A tender and colourful portrait of 89 year old Ken and 90 year old Betty's brightly smiling eyes peering over cups of coffee has won the hearts of voters in this year's KILGOUR PRIZE 2017 People's Choice Award at Newcastle Art Gallery.
Artist Rebecca Murray met the pair when they came to visit her gallery café and ordered themselves a coffee, and before long a lasting friendship grew.
KILGOUR PRIZE 2017 People's Choice
Some like it hot 2017 oil on canvas
Artist collection, image courtesy the artist
Announced by the Gallery on Saturday, Lake Macquarie artist Rebecca Murray's oil on canvas work of art Some like it hot
won the prize with a confident margin of votes - standing out amongst the 36 finalists. Voter feedback noted that the touching story of the subjects and the artist's ability to capture the likeness of this striking pair were the painting's strongest features.
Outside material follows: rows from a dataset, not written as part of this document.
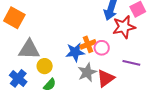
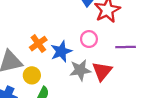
orange cross: (88, 44) -> (38, 44), moved
gray star: (87, 72) -> (80, 70), turned 30

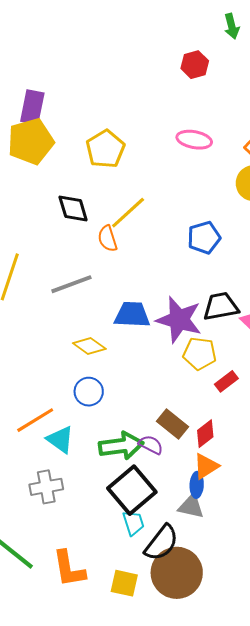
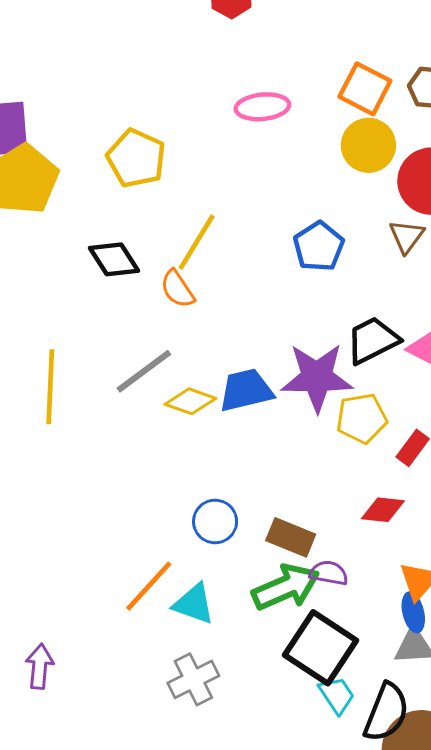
yellow diamond: (89, 346) -> (190, 401), moved
brown rectangle: (172, 424) -> (291, 537), moved
red diamond: (205, 434) -> (383, 510), moved, turned 60

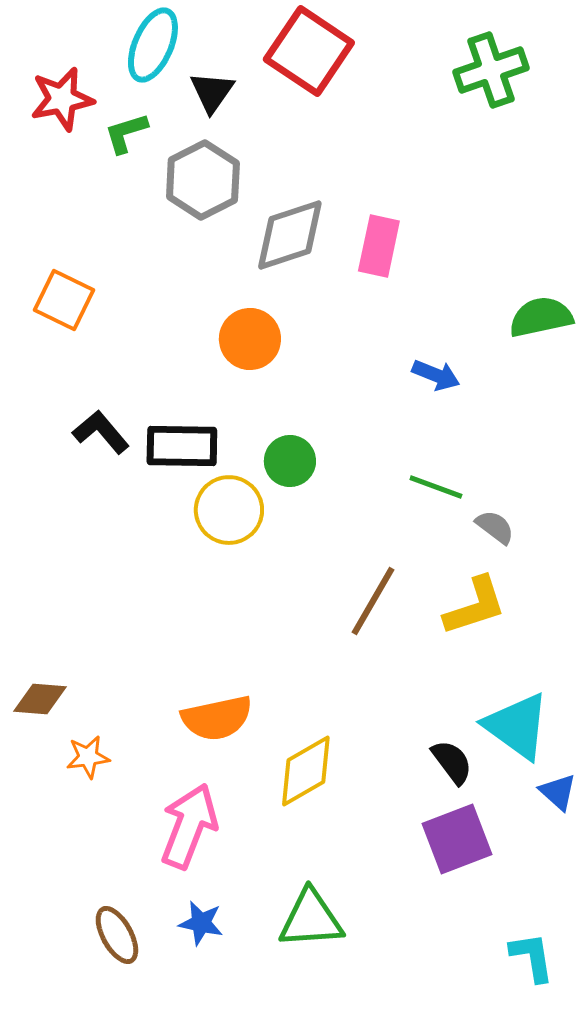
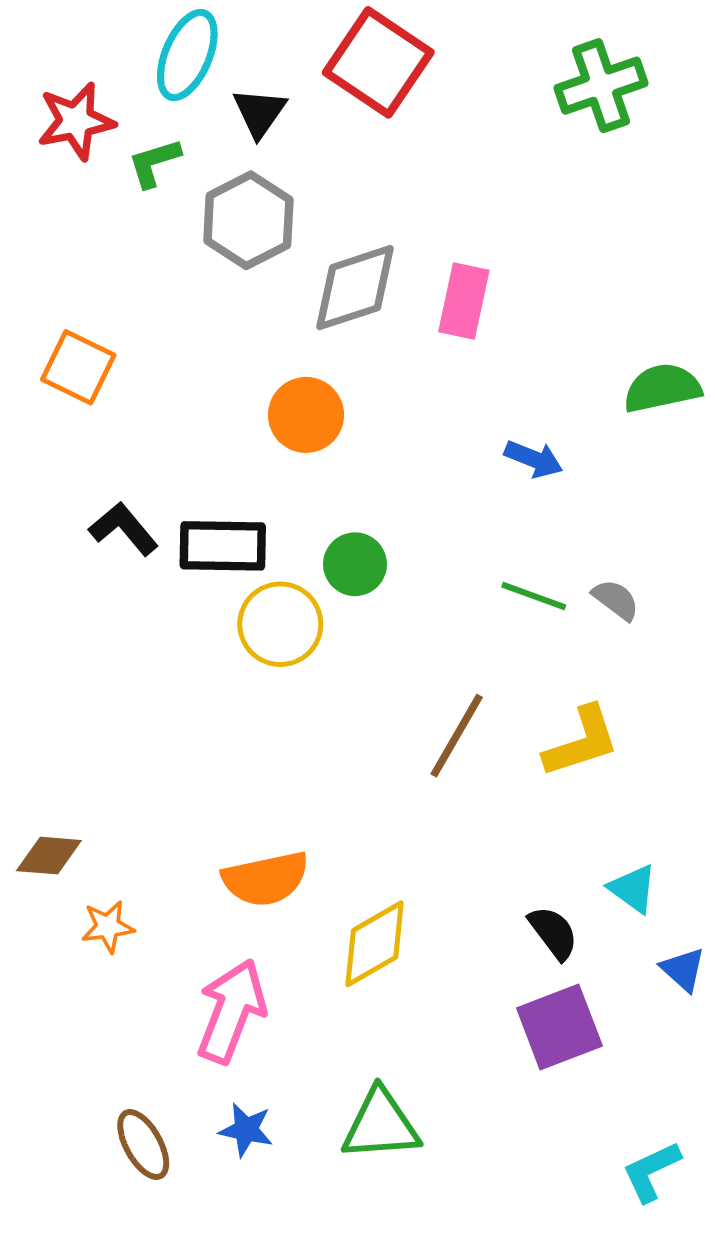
gray semicircle: (495, 527) -> (616, 600), moved
cyan triangle: (517, 726) -> (633, 889), size x0.6
cyan L-shape: (532, 957) -> (651, 1171), turned -106

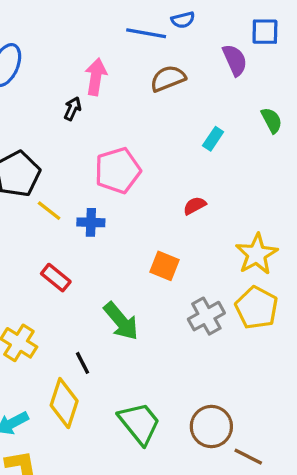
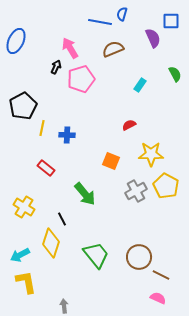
blue semicircle: (183, 20) -> (122, 14), turned 120
pink arrow: (96, 77) -> (70, 48), turned -40
pink pentagon: (118, 171) -> (81, 79), moved
yellow line: (49, 211) -> (42, 128), turned 63
yellow star: (257, 254) -> (151, 154), moved, turned 30

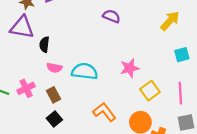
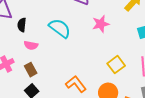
pink star: (130, 68) -> (101, 24), moved
cyan semicircle: (85, 71) -> (60, 28), moved, turned 30

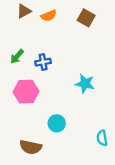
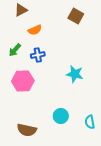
orange semicircle: (49, 16) -> (35, 30), moved
cyan circle: (57, 123) -> (61, 116), moved

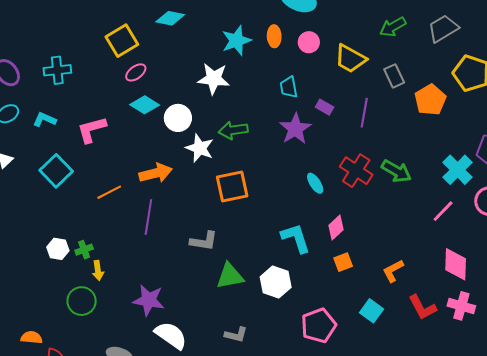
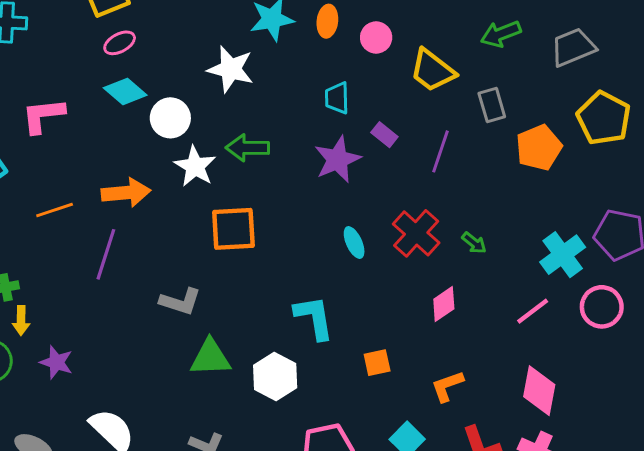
green arrow: (396, 171) -> (474, 243), size x0.6
pink diamond: (336, 228) -> (444, 304), moved
purple star: (149, 300) -> (56, 362), moved, size x0.7

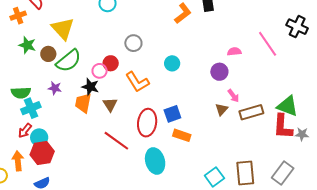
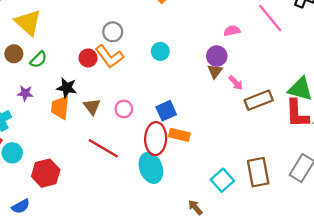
green semicircle: (69, 61) -> (38, 60), size x0.6
pink circle: (100, 71) -> (124, 109), moved
orange L-shape: (137, 82) -> (109, 56), moved
brown triangle: (221, 109) -> (215, 71), moved
red ellipse: (147, 123) -> (156, 139), moved
red hexagon: (42, 153) -> (46, 173), moved

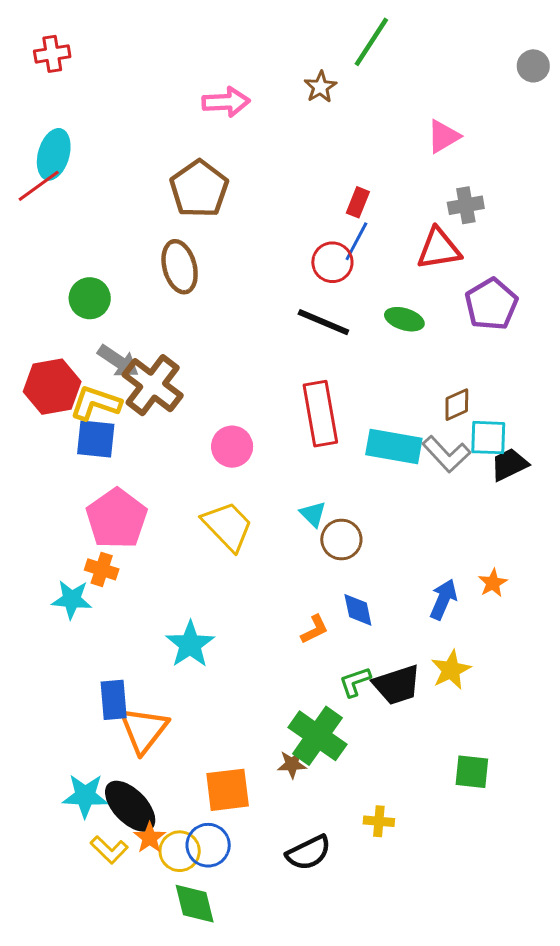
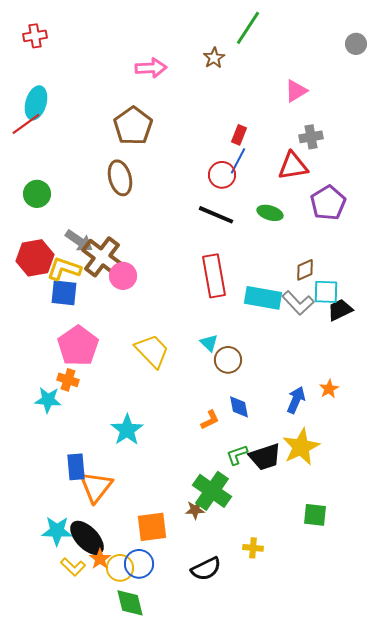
green circle: (90, 298) -> (37, 194), moved
pink circle: (232, 447) -> (123, 276), moved
yellow star: (451, 670) -> (301, 447), size x1.4

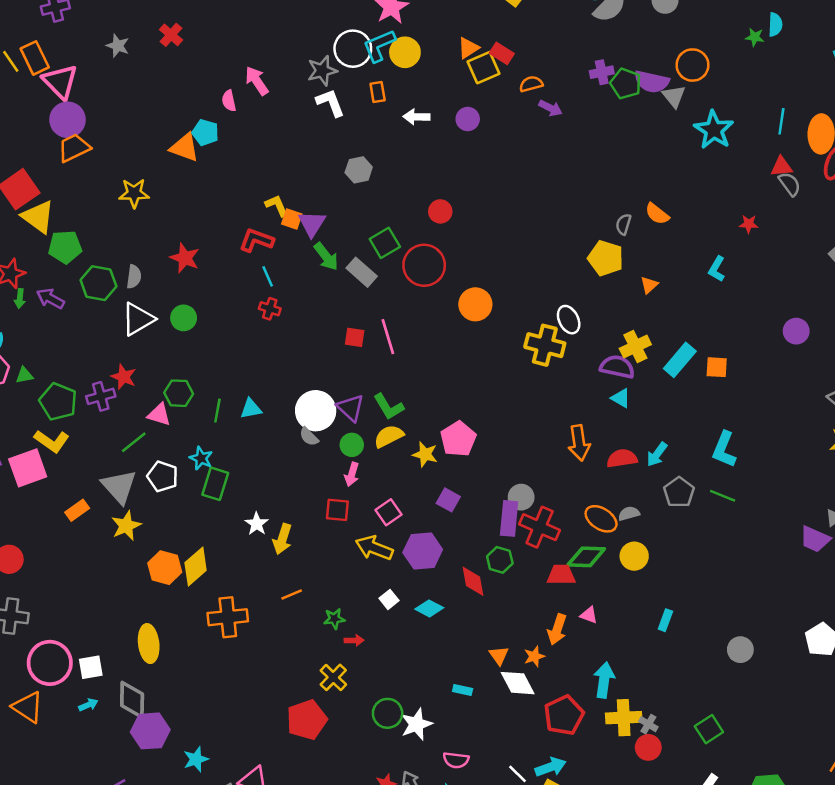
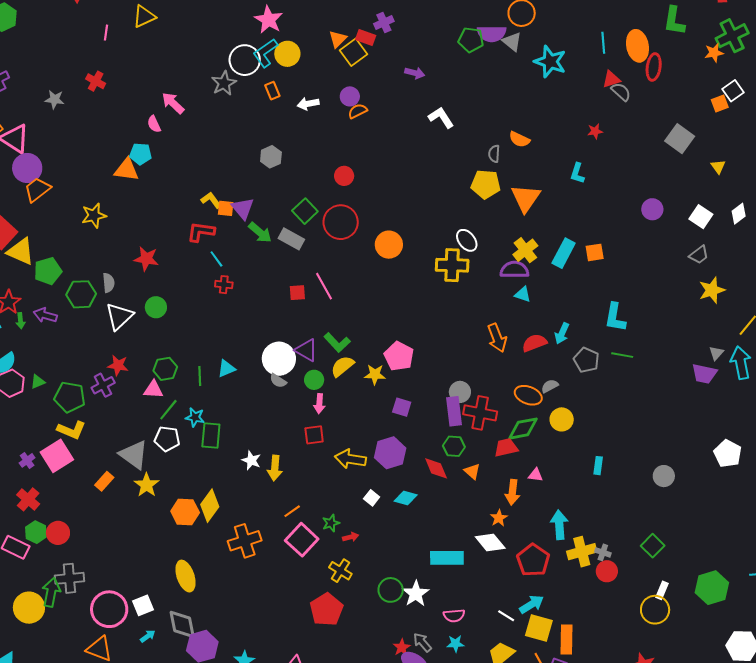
purple cross: (602, 72) -> (384, 23), moved
orange semicircle: (531, 84) -> (358, 111), moved
white L-shape: (330, 103) -> (441, 118), moved
orange triangle: (649, 285) -> (526, 198), size x2.0
green line: (134, 442) -> (168, 410), moved
pink square: (389, 512) -> (302, 540), moved, size x1.5
orange triangle: (499, 655) -> (472, 471), moved
cyan rectangle: (463, 690) -> (447, 558), size x2.0

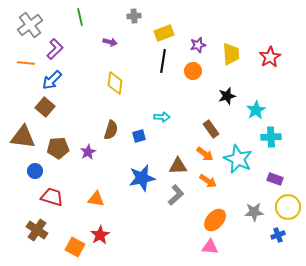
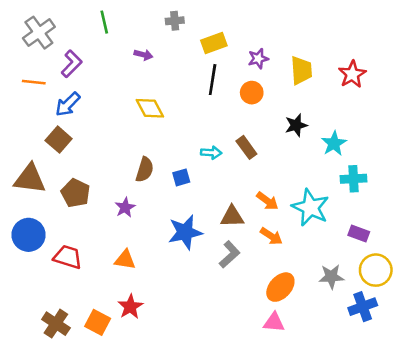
yellow diamond: (115, 83) -> (150, 108), turned -35
brown rectangle: (211, 129) -> (246, 147), moved
brown pentagon: (58, 148) -> (75, 193), turned 30
purple star: (88, 152) -> (125, 207), moved
blue circle: (35, 171) -> (29, 235), moved, size x1.6
brown cross: (37, 230) -> (56, 324), moved
blue cross: (278, 235) -> (363, 307), size x1.5

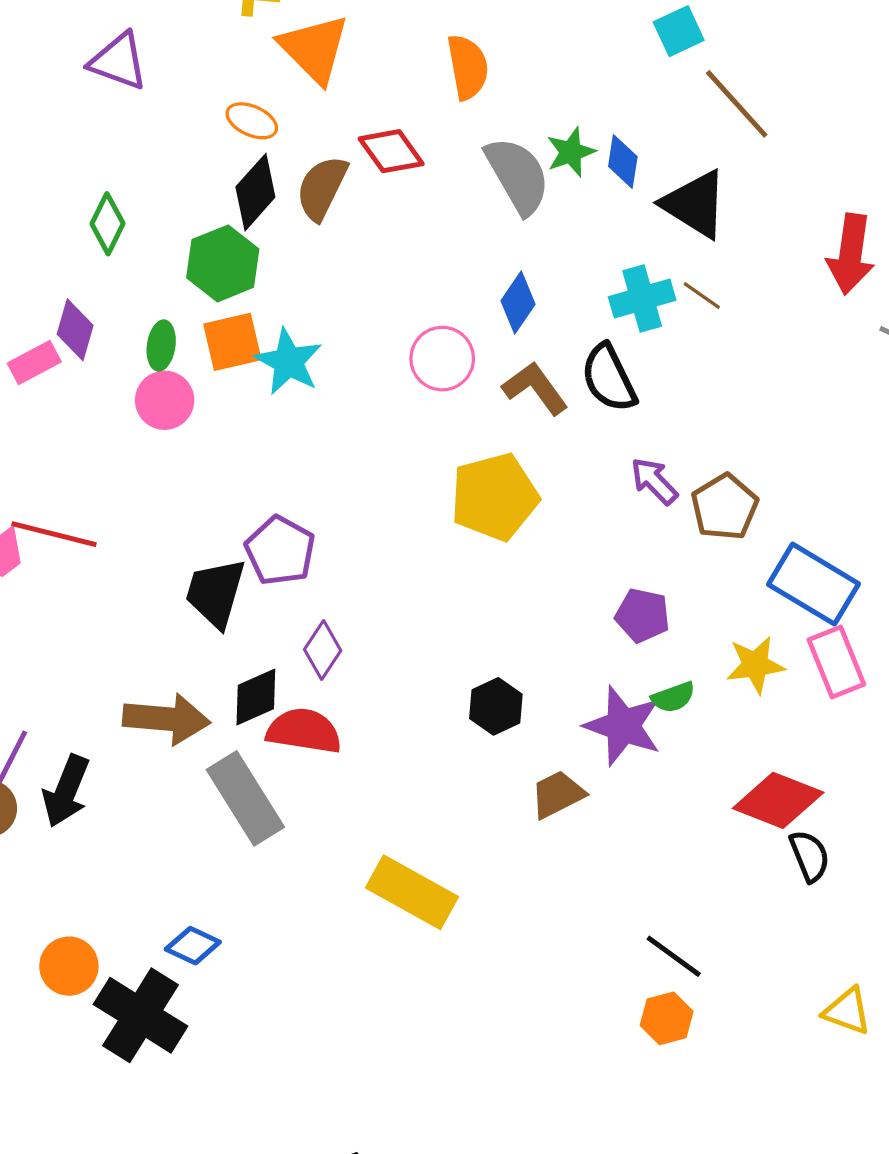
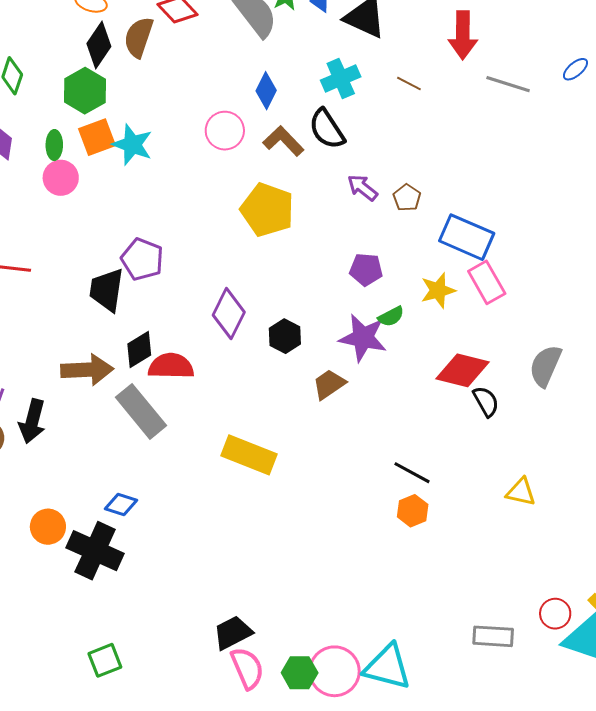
brown line: (702, 295) -> (409, 83), moved
yellow pentagon: (494, 497) -> (267, 210), turned -30
brown pentagon: (725, 507) -> (407, 198), size x0.7
purple diamond: (323, 650) -> (229, 314), moved, size x1.4

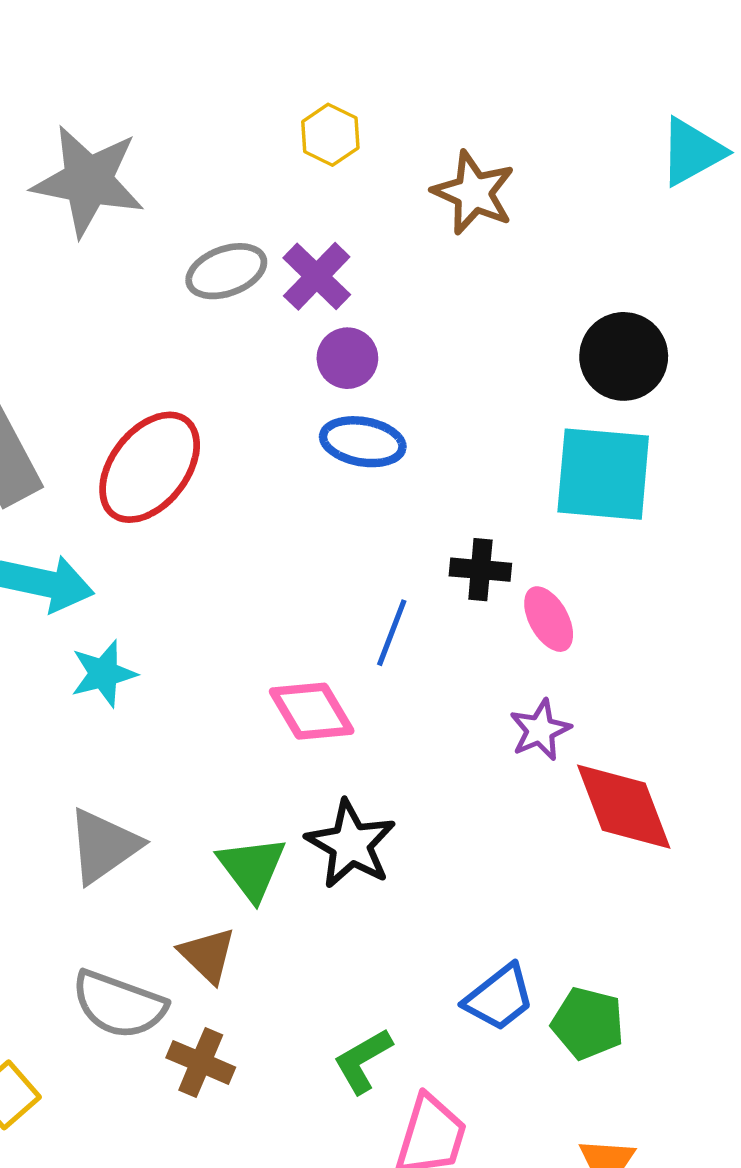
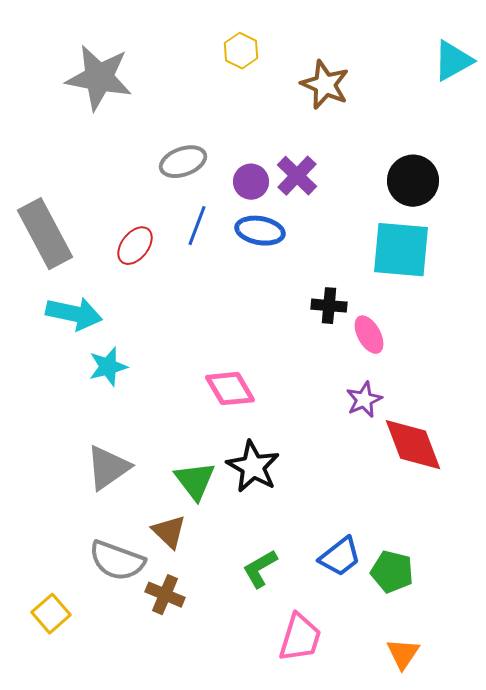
gray ellipse: (226, 271) -> (183, 162), moved
purple cross: (317, 276) -> (297, 176), moved
red ellipse: (150, 467) -> (135, 246), size x0.6
blue line: (392, 633) -> (197, 226), moved
green L-shape: (363, 1061) -> (260, 569), moved

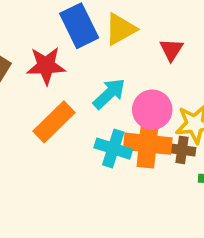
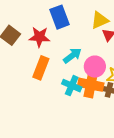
yellow triangle: (120, 29) -> (100, 20), moved
orange rectangle: (54, 122) -> (41, 68), turned -30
"It is obvious that the painter has a strong relationship with the subjects - and this is conveyed through the intimacy of this portrait," said Gallery Manager Lauretta Morton. "I'm not surprised that visitors have responded so favourably to this work. A local artist and a local subject - what a great outcome."
The 49-year-old artist will receive $5,000, generously funded by the bequest of artist Jack Noel Kilgour. The KILGOUR PRIZE 2017
exhibition will remain on display at the Gallery until 15 October.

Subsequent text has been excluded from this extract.